A phone call with The Old Man. Did I really blow out all my tubes? Probably not. My dad says he'll make up a set of AA5 tubes for me and mail them down. I'll have a known-good set and I can check the machine; and I can bring the old ones up with me next time and we'll test them on his Hickok tester.

That'll take about a week, so while I'm stalled I decided to re-cap the radio. The waxy old paper caps looked original, I wanted the practice, and I had a bunch of orange-drops already so why not. Doing that gave me some practice in unsoldering and resoldering, locating components in their physical locations vs. the schematic, verifying that things were connected up where they belonged, and degunked what turned out to be a lot of cold-solder joints (yuck). Since the orange drops are a lot smaller, that opened up some room and made it easier to trace connections and clean up.

The "new" tubes arrived. They all tested good on the Sylvania, but all showed as being shorted, so the tube tester's short test is unreliable. I went ahead and plugged all the new tubes in, including a new 50C5. I tested the 2-stage filter cap—it charged and didn't seem leaky, so okay. Fingers crossed. Let's fire it up again.

Expected more smoke, but instead I got AC hum. So at least I got power, and the power amp is good (and loud). Shut it off. I had a 3-stage filter cap in the junk box, so I tacked it in parallel to the old one and powered up again. Quiet this time, and I could hear stations. Hey hey! I've got a playing radio again.

Fast forward a week later, because I can only work on this thing in very small doses. Some of this is due to the work area problems that I'll discuss later. I disconnected the old filter can (thankfully it's only 2-stage) and soldered in the replacement. Everything looks okay. Fingers crossed. Plug it in and—it works, but something's wrong. I tuned into talk radio and it sounded like a robot, very clipped.
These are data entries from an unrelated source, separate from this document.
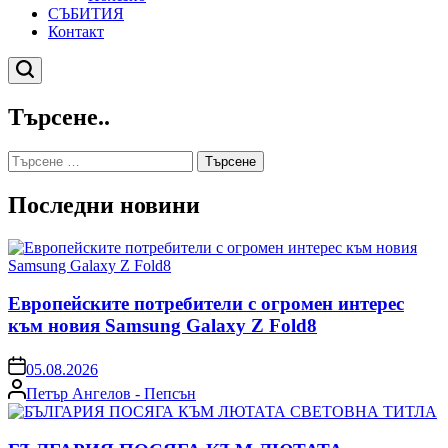
СЪБИТИЯ
Контакт
Търсене
Търсене..
Търсене
за:
Последни новини
Европейските потребители с огромен интерес
към новия Samsung Galaxy Z Fold8
on
05.08.2026
Posted
Петър Ангелов - Пепсън
by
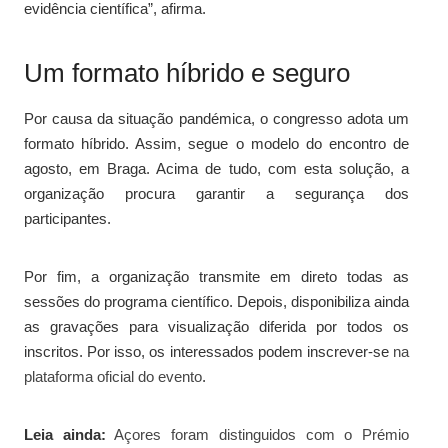
evidência científica”, afirma.
Um formato híbrido e seguro
Por causa da situação pandémica, o congresso adota um
formato híbrido. Assim, segue o modelo do encontro de
agosto, em Braga. Acima de tudo, com esta solução, a
organização procura garantir a segurança dos
participantes.
Por fim, a organização transmite em direto todas as
sessões do programa científico. Depois, disponibiliza ainda
as gravações para visualização diferida por todos os
inscritos. Por isso, os interessados podem inscrever-se
na
plataforma oficial do evento
.
Leia ainda:
Açores foram distinguidos com o Prémio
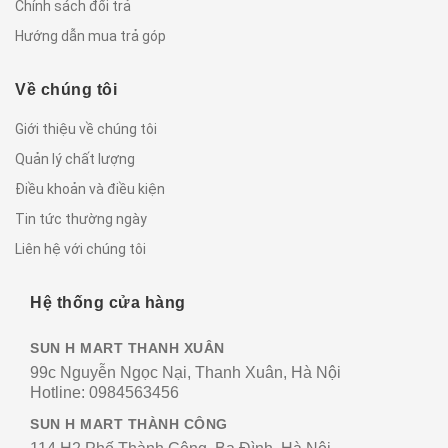
Chính sách đổi trả
Hướng dẫn mua trả góp
Về chúng tôi
Giới thiệu về chúng tôi
Quản lý chất lượng
Điều khoản và điều kiện
Tin tức thường ngày
Liên hệ với chúng tôi
Hệ thống cửa hàng
SUN H MART THANH XUÂN
99c Nguyễn Ngọc Nại, Thanh Xuân, Hà Nội
Hotline:
0984563456
SUN H MART THÀNH CÔNG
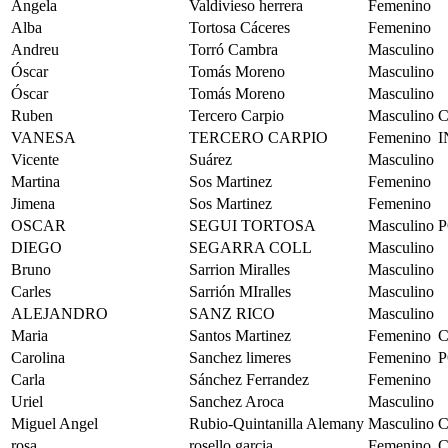
Ángela
Valdivieso herrera
Femenino
Alba
Tortosa Cáceres
Femenino
Andreu
Torró Cambra
Masculino
Óscar
Tomás Moreno
Masculino
Óscar
Tomás Moreno
Masculino
Ruben
Tercero Carpio
Masculino
C
VANESA
TERCERO CARPIO
Femenino
I
Vicente
Suárez
Masculino
Martina
Sos Martinez
Femenino
Jimena
Sos Martinez
Femenino
OSCAR
SEGUI TORTOSA
Masculino
P
DIEGO
SEGARRA COLL
Masculino
Bruno
Sarrion Miralles
Masculino
Carles
Sarrión MIralles
Masculino
ALEJANDRO
SANZ RICO
Masculino
Maria
Santos Martinez
Femenino
C
Carolina
Sanchez limeres
Femenino
P
Carla
Sánchez Ferrandez
Femenino
Uriel
Sanchez Aroca
Masculino
Miguel Angel
Rubio-Quintanilla Alemany
Masculino
rosa
rosello garcia
Femenino
C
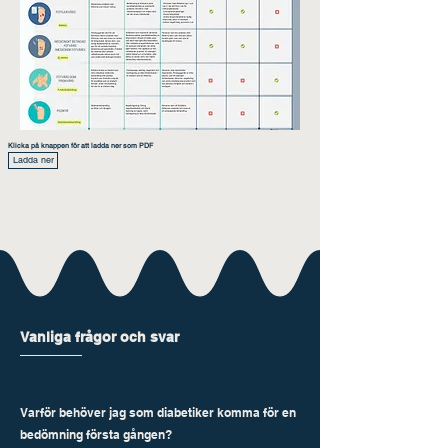
Klicka på knappen för att ladda ner som PDF
Ladda ner
Vanliga frågor och svar
Varför behöver jag som diabetiker komma för en
bedömning första gången?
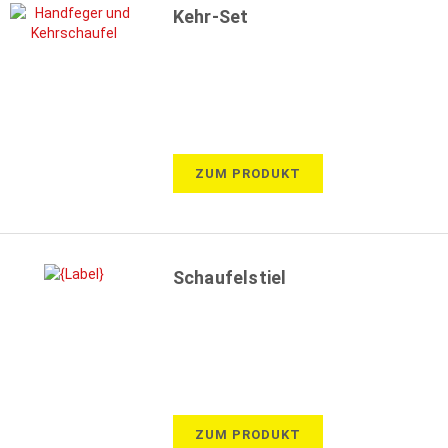
Kehr-Set
ZUM PRODUKT
Schaufelstiel
ZUM PRODUKT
I finally figured out the problem. Got both the DMM and the VTVM fired up, and between the two I checked all the voltages as called out on the schematic, the ohm readings for all of the resistors, and checked that the big capactors were charging (the little ones are too fast). No unsoldered connections. No broken leads. No solder bridges to short things out. No more cold-solder joints from the previous owner.

Then when I was finally shutting everything down to add it to the heap of unfinished projects I'll have to take on the next trip to visit the Old Man, I accidentally knocked off the antenna connection, and for a split second thought that I heard clean audio before it went to white noise.

One of the things I had decided to do during disassembly was crimp push-plugs onto the antenna wires so I could push them on the loop antenna lugs, rather than solder the wires on directly. I still think this is worthwhile: the way it's constructed, you have to take the radio chassis, the clock, the speaker and the loop antenna out of the cabinet all at the same time, and it's a pain in the ass (particularly with the clock and speaker dangling only by their wires). It may have been easier to manufacture, but it would be a lot easier to work on if these sections all had plugs and I could just pull out the section I needed.

I only did this with the antenna, but for whatever reason it just wreaked havoc. So I pulled the crimp-plugs off and soldered the wires directly onto the loop antenna lugs and behold—clean sound.

That was nearly it. I thought I had it, but something was going on and I wasn't getting much oomph on the amplification (sounded fine, but not loud). I had to take to see The Old Man anyway so I could dab some rosin on the dial cord so it would grip. Plugged it in and— nothing. Long story stort: I had the power wired up wrong again. So why did it work for me at home? Because I was still plugging it in by sticking a special AC cord into the appliance outlet, and that powered it fine. So we moved a wire, and whatever also fixed the sound problem.

Then—as I was putting it all back together for the final, at long last goddamn time—I broke the glass.

Antique Radio Forum has a thread from someone who broke his glass more severely—and fixed it.

Current status: this radio is no longer in my collection. This page will be removed in late 2024.